Rodolfo ne m’avait pas vue depuis plusieurs jours. Il n’allait pas tenir longtemps, et je le savais.
J’ai fait signe à Esteban de se recoucher. J’ai accéléré les mouvements, ravie d’imiter la vidéo, et j’ai réussi à faire venir Rodolfo dès cette première pénétration. Je l’ai embrassé sans le quitter, jusqu’à ce qu’il m’échappe presque. Puis j’ai sauté sur Esteban.
Imaginez. La bite d’Esteban entrant en moi, naviguant dans la semence tiède que Rodolfo avait laissée à l’intérieur. La friction avait presque disparu. Le gland glissait au gré de mes impulsions. J’ai joui moi aussi, avec des secousses qui ont failli l’expulser, mais non. Il a tenu à l’intérieur.
Fatiguée, presque sans forces, je l’ai menée jusqu’au bout. Esteban est venu avec peu de sperme, c’était prévisible. Trois fois dans la nuit.

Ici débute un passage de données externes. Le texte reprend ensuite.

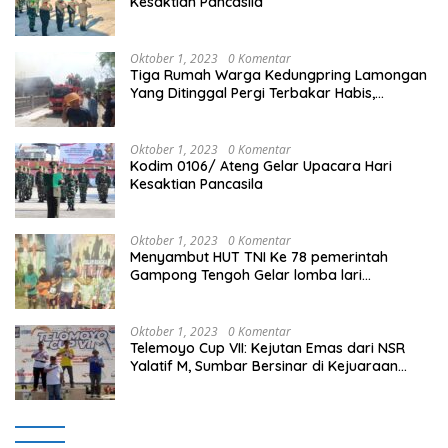
Kesaktian Pancasila
Oktober 1, 2023
0 Komentar
Tiga Rumah Warga Kedungpring Lamongan
Yang Ditinggal Pergi Terbakar Habis,
Kerugian Rp 0,5 Miliar Lebih
Oktober 1, 2023
0 Komentar
Kodim 0106/ Ateng Gelar Upacara Hari
Kesaktian Pancasila
Oktober 1, 2023
0 Komentar
Menyambut HUT TNI Ke 78 pemerintah
Gampong Tengoh Gelar lomba lari
Menghasilkan Bibit Unggul Atletik
Oktober 1, 2023
0 Komentar
Telemoyo Cup VII: Kejutan Emas dari NSR
Yalatif M, Sumbar Bersinar di Kejuaraan
Gantole Internasional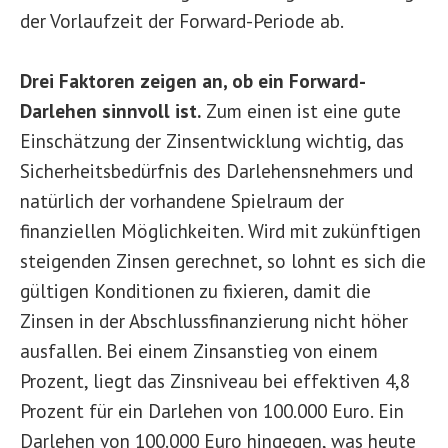
der Vorlaufzeit der Forward-Periode ab.
Drei Faktoren zeigen an, ob ein Forward-
Darlehen sinnvoll ist.
Zum einen ist eine gute
Einschätzung der Zinsentwicklung wichtig, das
Sicherheitsbedürfnis des Darlehensnehmers und
natürlich der vorhandene Spielraum der
finanziellen Möglichkeiten. Wird mit zukünftigen
steigenden Zinsen gerechnet, so lohnt es sich die
gültigen Konditionen zu fixieren, damit die
Zinsen in der Abschlussfinanzierung nicht höher
ausfallen. Bei einem Zinsanstieg von einem
Prozent, liegt das Zinsniveau bei effektiven 4,8
Prozent für ein Darlehen von 100.000 Euro. Ein
Darlehen von 100.000 Euro hingegen, was heute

Je me suis laissée tomber du côté libre du lit, sous les applaudissements des deux. Je me suis mise à leur nettoyer les bites, comme il se doit. Ils m’ont léchée et sucée de la tête aux pieds.
— Merci — a dit Esteban, m’embrassant avec la langue sans se soucier de l’endroit où se trouvait ma bouche trente secondes plus tôt—. Ta surprise t’a plu ?
— J’ai adoré.
— Tu es une déesse.
Et il m’a chuchoté quelque chose à l’oreille que je préfère garder pour moi.
***
Pendant qu’Esteban se douchait à nouveau, Rodolfo et moi avons profité de l’occasion pour un rapide en missionnaire. Ça s’est terminé quand je l’ai sucé et qu’il m’a joui dans la bouche. Je n’ai rien gaspillé.

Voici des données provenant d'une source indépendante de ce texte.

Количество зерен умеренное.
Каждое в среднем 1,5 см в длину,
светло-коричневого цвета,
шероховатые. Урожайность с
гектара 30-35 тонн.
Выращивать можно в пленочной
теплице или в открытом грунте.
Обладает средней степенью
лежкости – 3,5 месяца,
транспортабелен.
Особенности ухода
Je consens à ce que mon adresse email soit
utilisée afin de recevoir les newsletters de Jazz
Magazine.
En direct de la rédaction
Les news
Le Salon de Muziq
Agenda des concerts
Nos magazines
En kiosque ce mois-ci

Quand Esteban a été prêt, tous les deux se sont salués comme s’ils se connaissaient depuis toujours. Je l’ai accompagné nue jusqu’à la porte de rue.
Presque arrivée, il m’a demandé.
— Dis-moi la vérité, est-ce qu’il fait partie de ceux qui vont t’inséminer ?
— Oui. Il en fait partie.
— Donc, je sais déjà pour Damián, Rodolfo et le Français. Qui est l’autre ? Un oncle ? Un cousin ?
— Devine — lui ai-je dit en lui faisant un clin d’œil—. Pense mal et tu tomberas juste.
— C’est ce que je crois ?
— Peut-être.
Et je l’ai embrassé sur le seuil, lentement, avant qu’il n’achève de formuler sa question.